Problem statement
Set down each entry again exactly as written.

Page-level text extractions
..............................
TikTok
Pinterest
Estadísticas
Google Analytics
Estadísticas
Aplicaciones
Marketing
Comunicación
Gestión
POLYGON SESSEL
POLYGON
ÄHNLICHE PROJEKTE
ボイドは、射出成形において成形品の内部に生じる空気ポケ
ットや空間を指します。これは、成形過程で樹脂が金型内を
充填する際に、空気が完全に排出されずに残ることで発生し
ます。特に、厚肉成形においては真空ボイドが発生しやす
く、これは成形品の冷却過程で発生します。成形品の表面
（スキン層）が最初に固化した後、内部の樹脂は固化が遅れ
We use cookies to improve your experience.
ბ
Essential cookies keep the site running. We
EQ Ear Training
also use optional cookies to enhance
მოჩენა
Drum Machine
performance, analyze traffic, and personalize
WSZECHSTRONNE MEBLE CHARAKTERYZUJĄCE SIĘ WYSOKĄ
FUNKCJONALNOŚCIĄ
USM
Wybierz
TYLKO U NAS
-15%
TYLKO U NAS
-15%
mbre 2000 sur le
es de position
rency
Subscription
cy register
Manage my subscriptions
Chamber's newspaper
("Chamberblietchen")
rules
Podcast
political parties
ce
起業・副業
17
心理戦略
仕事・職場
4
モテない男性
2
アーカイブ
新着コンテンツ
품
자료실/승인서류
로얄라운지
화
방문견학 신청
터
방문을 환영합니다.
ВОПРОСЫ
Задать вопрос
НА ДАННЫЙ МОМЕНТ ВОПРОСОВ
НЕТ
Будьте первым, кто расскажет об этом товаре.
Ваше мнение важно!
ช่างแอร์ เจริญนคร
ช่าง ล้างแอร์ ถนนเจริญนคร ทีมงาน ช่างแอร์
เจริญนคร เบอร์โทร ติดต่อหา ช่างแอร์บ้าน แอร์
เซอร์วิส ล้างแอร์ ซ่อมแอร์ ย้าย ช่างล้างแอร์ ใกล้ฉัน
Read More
..............................
Response area
TikTok
Pinterest
Estadísticas
Google Analytics
Estadísticas
Aplicaciones
Marketing
Comunicación
Gestión
POLYGON SESSEL
POLYGON
ÄHNLICHE PROJEKTE
ボイドは、射出成形において成形品の内部に生じる空気ポケ
ットや空間を指します。これは、成形過程で樹脂が金型内を
充填する際に、空気が完全に排出されずに残ることで発生し
ます。特に、厚肉成形においては真空ボイドが発生しやす
く、これは成形品の冷却過程で発生します。成形品の表面
（スキン層）が最初に固化した後、内部の樹脂は固化が遅れ
We use cookies to improve your experience.
ბ
Essential cookies keep the site running. We
EQ Ear Training
also use optional cookies to enhance
მოჩენა
Drum Machine
performance, analyze traffic, and personalize
WSZECHSTRONNE MEBLE CHARAKTERYZUJĄCE SIĘ WYSOKĄ
FUNKCJONALNOŚCIĄ
USM
Wybierz
TYLKO U NAS
-15%
TYLKO U NAS
-15%
mbre 2000 sur le
es de position
rency
Subscription
cy register
Manage my subscriptions
Chamber's newspaper
("Chamberblietchen")
rules
Podcast
political parties
ce
起業・副業
17
心理戦略
仕事・職場
4
モテない男性
2
アーカイブ
新着コンテンツ
품
자료실/승인서류
로얄라운지
화
방문견학 신청
터
방문을 환영합니다.
ВОПРОСЫ
Задать вопрос
НА ДАННЫЙ МОМЕНТ ВОПРОСОВ
НЕТ
Будьте первым, кто расскажет об этом товаре.
Ваше мнение важно!
ช่างแอร์ เจริญนคร
ช่าง ล้างแอร์ ถนนเจริญนคร ทีมงาน ช่างแอร์
เจริญนคร เบอร์โทร ติดต่อหา ช่างแอร์บ้าน แอร์
เซอร์วิส ล้างแอร์ ซ่อมแอร์ ย้าย ช่างล้างแอร์ ใกล้ฉัน
Read More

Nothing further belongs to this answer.